McKenzie will be in 5th grade next year, which had been getting me thinking of high school. I know she's got 4 years left at this school, but since we are in such a sucky public school system, private school's and school's of choice fill up very quickly around here. I have a friend who's been on the waiting list for school of choice for 2 years, and was just informed that they didn't get in for next year either. So...it's time to start thinking about what we are going to do.




We do have a Lutheran High School that is linked up with all the area Lutheran School's. But...here's that pesky word again...it's small. Like really small. Like smaller than our current school. The high school just got off the ground a few years ago, and we are adding students every year. I know that. And I'm sure by the time McKenzie is ready to go to high school in (OMG!!!!) 4 years, it'll be even bigger than it is now.




But...I mean, how big can it really get? The economy is making it tougher and tougher for families to afford private school, so we're not able to recruit as many students as we want. I don't foresee any way for the high school to expand much more. Sure, a few students here and there, but it'll take a miracle for it to expand to the size of a "regular" high school.




And here lays the problem. Because our school is so small, they don't offer much other than an education, both spiritual and educational. Now please don't get me wrong, and education and religion is absolutely priceless, I know that. But I'm of the side of the fence that believes high school (actually school in general) is more than just an education. I believe it's an experience.




Yes, it's important to be educated. Yes, it's important to have a relationship with the Lord. I agree. But I also think it's important to be involved. Involved in sports, involved in groups, involved in student council, Girl Scouts, the Debate Team and the likes. And we don't have that. Well, ok...we have basketball and Volleyball, that we do. But that's it. I am the Girl Scout Leader at her school, but I use the term loosely! More or less...we just use the school to house our meetings! There are only 3 girls in 4th grade at our school, and they are all in my troop. But the rest of the girls come from all different schools. Public, Catholic, Lutheran, and Academies. So I can't really count Girl Scouts as something associated with our school.
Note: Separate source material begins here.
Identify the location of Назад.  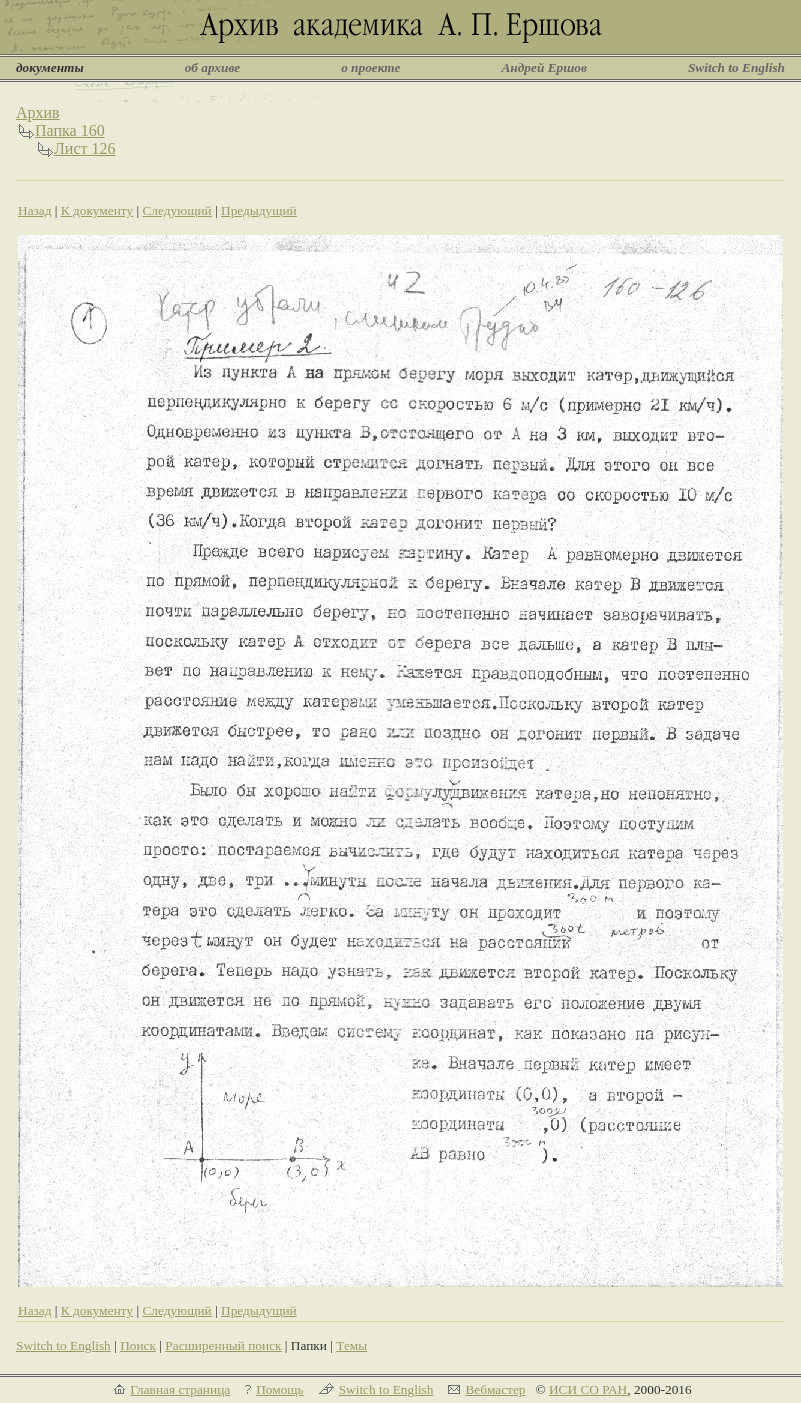
(35, 210).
I want my boys to play football with their school friends. I want my daughter to be a cheerleader for their team. I want them to have the option to be in the Band, the Student Council, the French Club. Or play on the tennis, soccer, or swim team. I want the whole Homecoming Week. With school colors (I don't even really know what our school "colors" are!), parades, floats, and community.




I want all that. I'm not diminishing our school. We do have a Lutheran Spirit Week, with the whole funky hair day, pj day, prank day and the like. We have school carnivals, golf outings, and open houses.




But I don't want to give up our teachers. Our Pastor that knows the kids by name. The bible study that happens every day, or the Chapel that happens every Wednesday.




I want the best of both worlds. I want to have my cake and eat it too.




I feel like time is running out. And this has been on my mind for a few months now. I don't know what to do. I don't know if I want to give up my children being taught about the Lord at school. Or if I want to give up the experience of high school.




Why can't choices just be easy?






There's my Pour Your Heart Out post for the day. Now that you've read mine, head over and visit Shell and the others that are pouring their hearts out today!

1 comments:

Shell

I hope you figure it out! I love the idea of small, but like you, I want my kids to have choices and be involved in other activities.